**What to work on:**
Set down, word for word, only the lines from the start of the records through the line bearing "ected the notion that Moisman was the"; include no pictures.

**Exercise data:**
○ ○ ○ ○ ○ ○ ○
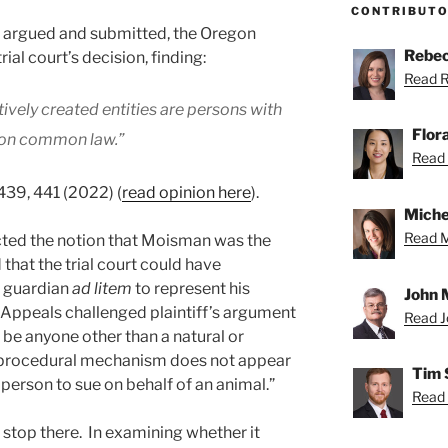
CONTRIBUT
s argued and submitted, the Oregon
Rebec
ial court’s decision, finding:
Read R
ively created entities are persons with
Flor
egon common law.”
Read F
 439, 441 (2022) (
read opinion here
).
Miche
Read Mi
ected the notion that Moisman was the
that the trial court could have
s guardian
ad litem
to represent his
John 
f Appeals challenged plaintiff’s argument
Read Jo
d be anyone other than a natural or
 procedural mechanism does not appear
Tim 
 person to sue on behalf of an animal.”
Read 
 stop there. In examining whether it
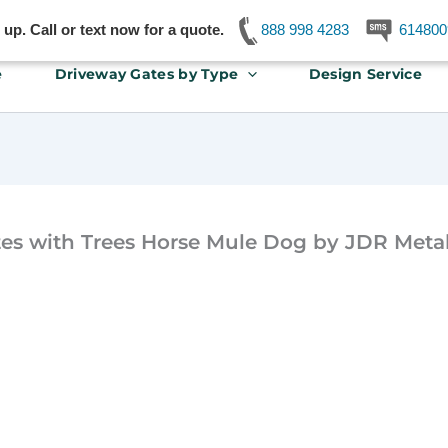
p. Call or text now for a quote.
888 998 4283
614800
e
Driveway Gates by Type
Design Service
es with Trees Horse Mule Dog by JDR Metal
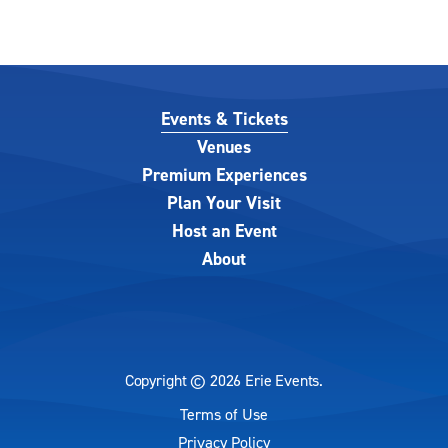
Events & Tickets
Venues
Premium Experiences
Plan Your Visit
Host an Event
About
Copyright © 2026 Erie Events.
Terms of Use
|
Privacy Policy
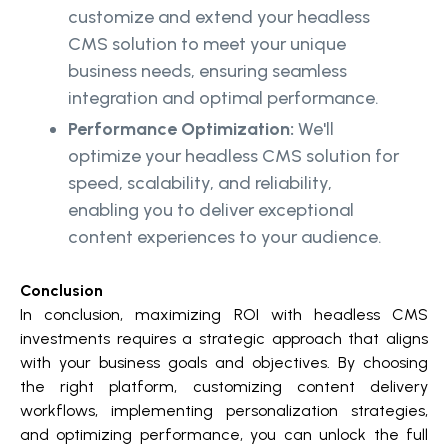
customize and extend your headless
CMS solution to meet your unique
business needs, ensuring seamless
integration and optimal performance.
Performance Optimization:
We'll
optimize your headless CMS solution for
speed, scalability, and reliability,
enabling you to deliver exceptional
content experiences to your audience.
Conclusion
In conclusion, maximizing ROI with headless CMS
investments requires a strategic approach that aligns
with your business goals and objectives. By choosing
the right platform, customizing content delivery
workflows, implementing personalization strategies,
and optimizing performance, you can unlock the full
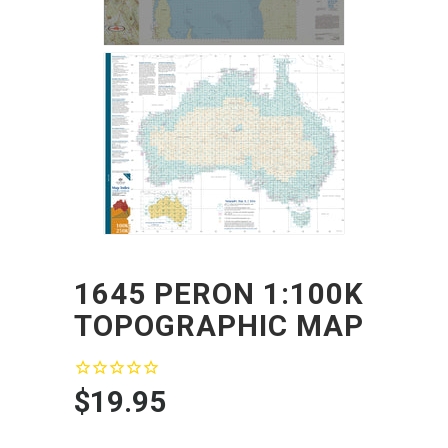
1645 PERON 1:100K
TOPOGRAPHIC MAP
$19.95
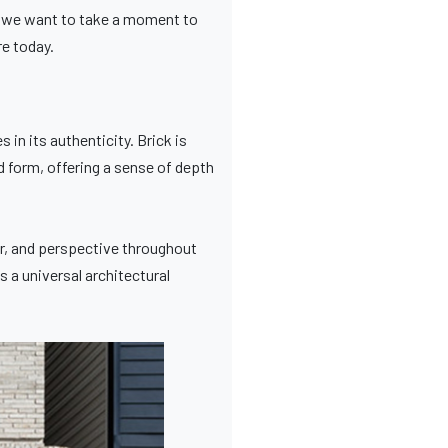
e, we want to take a moment to
re today.
 in its authenticity. Brick is
nd form, offering a sense of depth
er, and perspective throughout
 a universal architectural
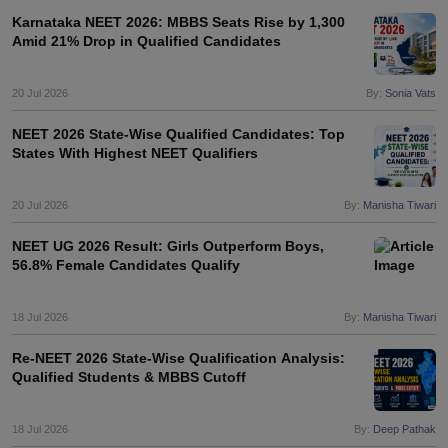
leges in India
MDS Colleges in India
Karnataka NEET 2026: MBBS Seats Rise by 1,300
Amid 21% Drop in Qualified Candidates
ges in India
Veterinary Science Colleges in Maharashtra
e
20 Jul 2026
By:
Sonia Vats
NEET 2026 State-Wise Qualified Candidates: Top
States With Highest NEET Qualifiers
10 Year Question Paper
20 Jul 2026
By:
Manisha Tiwari
NEET UG 2026 Result: Girls Outperform Boys,
56.8% Female Candidates Qualify
18 Jul 2026
By:
Manisha Tiwari
Re-NEET 2026 State-Wise Qualification Analysis:
Qualified Students & MBBS Cutoff
18 Jul 2026
By:
Deep Pathak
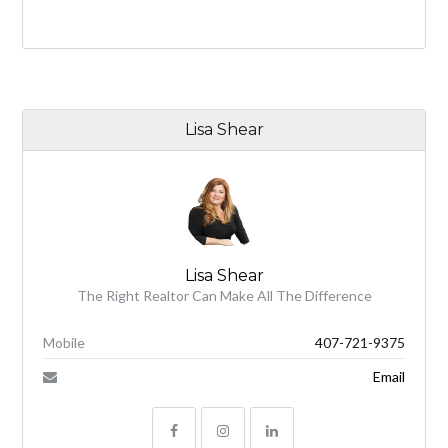
Lisa Shear
Lisa Shear
The Right Realtor Can Make All The Difference
Mobile
407-721-9375
Email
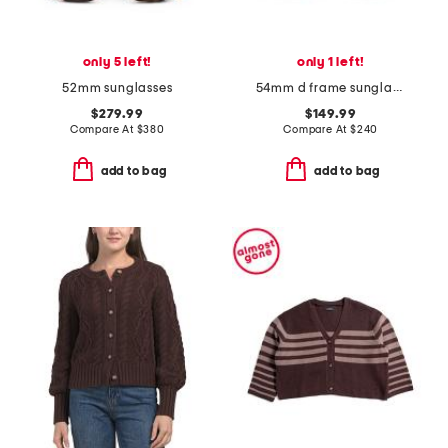
only 5 left!
only 1 left!
52mm sunglasses
54mm d frame sunglasses
$279.99
$149.99
Compare At
$
380
Compare At
$
240
add to bag
add to bag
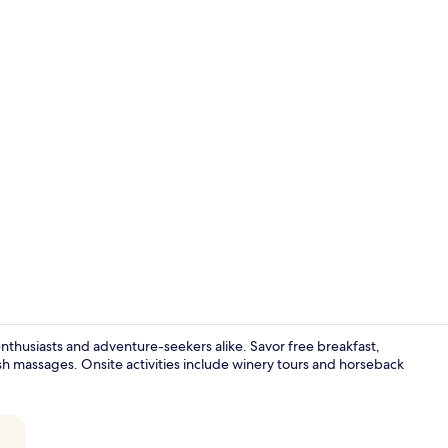
Exterior
enthusiasts and adventure-seekers alike. Savor free breakfast,
ish massages. Onsite activities include winery tours and horseback
Country Road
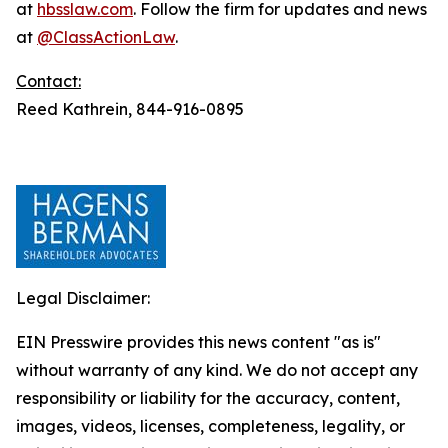
at
hbsslaw.com
. Follow the firm for updates and news
at
@ClassActionLaw
.
Contact:
Reed Kathrein, 844-916-0895
Legal Disclaimer:
EIN Presswire provides this news content "as is"
without warranty of any kind. We do not accept any
responsibility or liability for the accuracy, content,
images, videos, licenses, completeness, legality, or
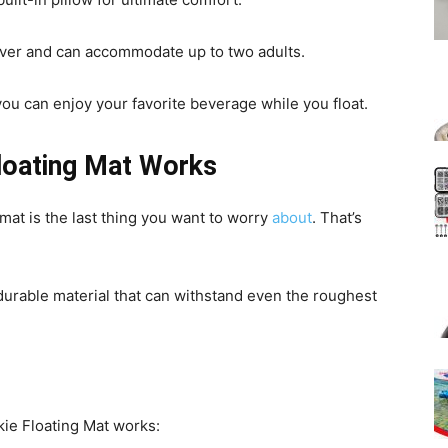
 river and can accommodate up to two adults.
you can enjoy your favorite beverage while you float.
loating Mat Works
mat is the last thing you want to worry
about
. That’s
 durable material that can withstand even the roughest
ie Floating Mat works:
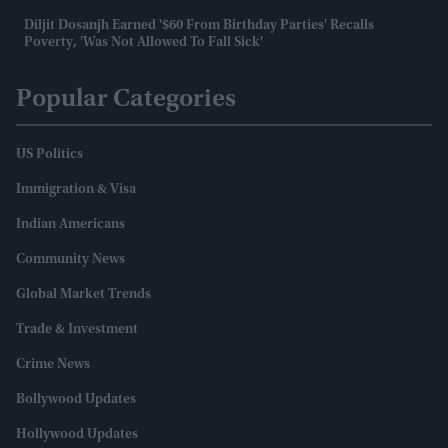
Diljit Dosanjh Earned '$60 From Birthday Parties' Recalls
Poverty, 'was Not Allowed To Fall Sick'
Popular Categories
US Politics
Immigration & Visa
Indian Americans
Community News
Global Market Trends
Trade & Investment
Crime News
Bollywood Updates
Hollywood Updates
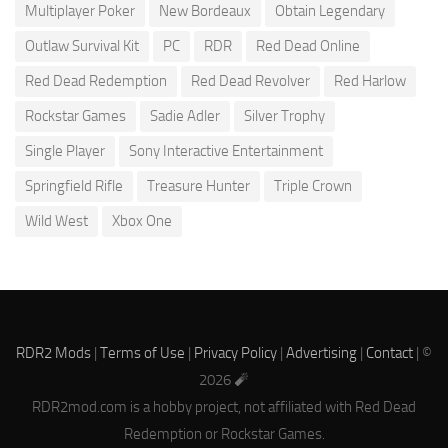
Multiplayer Poker
New Bordeaux
Obtain Legendary
Outlaw Survival Kit
PC
RDR
Red Dead Online
Red Dead Redemption
Red Dead Revolver
Red Harlow
Rockstar Games
Sadie Adler
Silver Trophy
Single Player
Sony Interactive Entertainment
Springfield Rifle
Treasure Hunter
Triple Crown
Wild West
Xbox One
RDR2 Mods
|
Terms of Use
|
Privacy Policy
|
Advertising
|
Contact
| ©
2026 🧨
RDR2mod.com is a hobby project, not affiliated with Red Dead
Redemption or Rockstar Games.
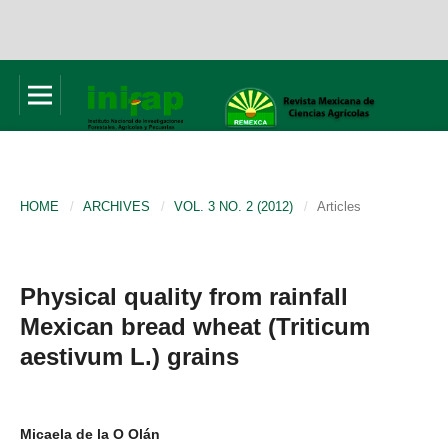
HOME
/
ARCHIVES
/
VOL. 3 NO. 2 (2012)
/
Articles
Physical quality from rainfall
Mexican bread wheat (Triticum
aestivum L.) grains
Micaela de la O Olán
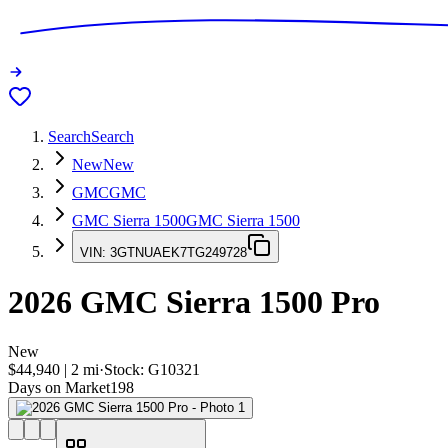
Search
Search
New
New
GMC
GMC
GMC Sierra 1500
GMC Sierra 1500
VIN:
3GTNUAEK7TG249728
2026
GMC Sierra 1500
Pro
New
$44,940
|
2
mi
·
Stock:
G10321
Days on Market
198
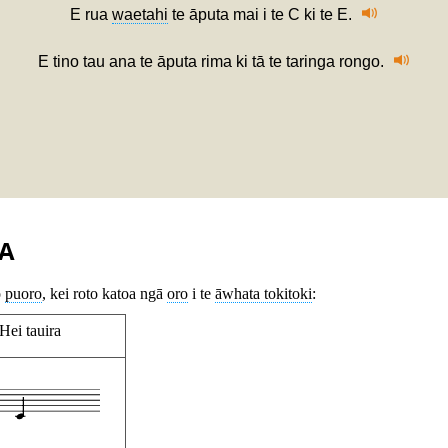
E rua
waetahi
te āputa mai i te C ki te E.
E tino tau ana te āputa rima ki tā te taringa rongo.
A
o
puoro
, kei roto katoa ngā
oro
i te
āwhata tokitoki
:
Hei tauira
○ ○ ○ ○ ○ ○ ○
**Answer section:**
CONTRIBUT
s argued and submitted, the Oregon
Rebec
ial court’s decision, finding:
Read R
ively created entities are persons with
Flor
egon common law.”
Read F
 439, 441 (2022) (
read opinion here
).
Miche
Read Mi
ected the notion that Moisman was the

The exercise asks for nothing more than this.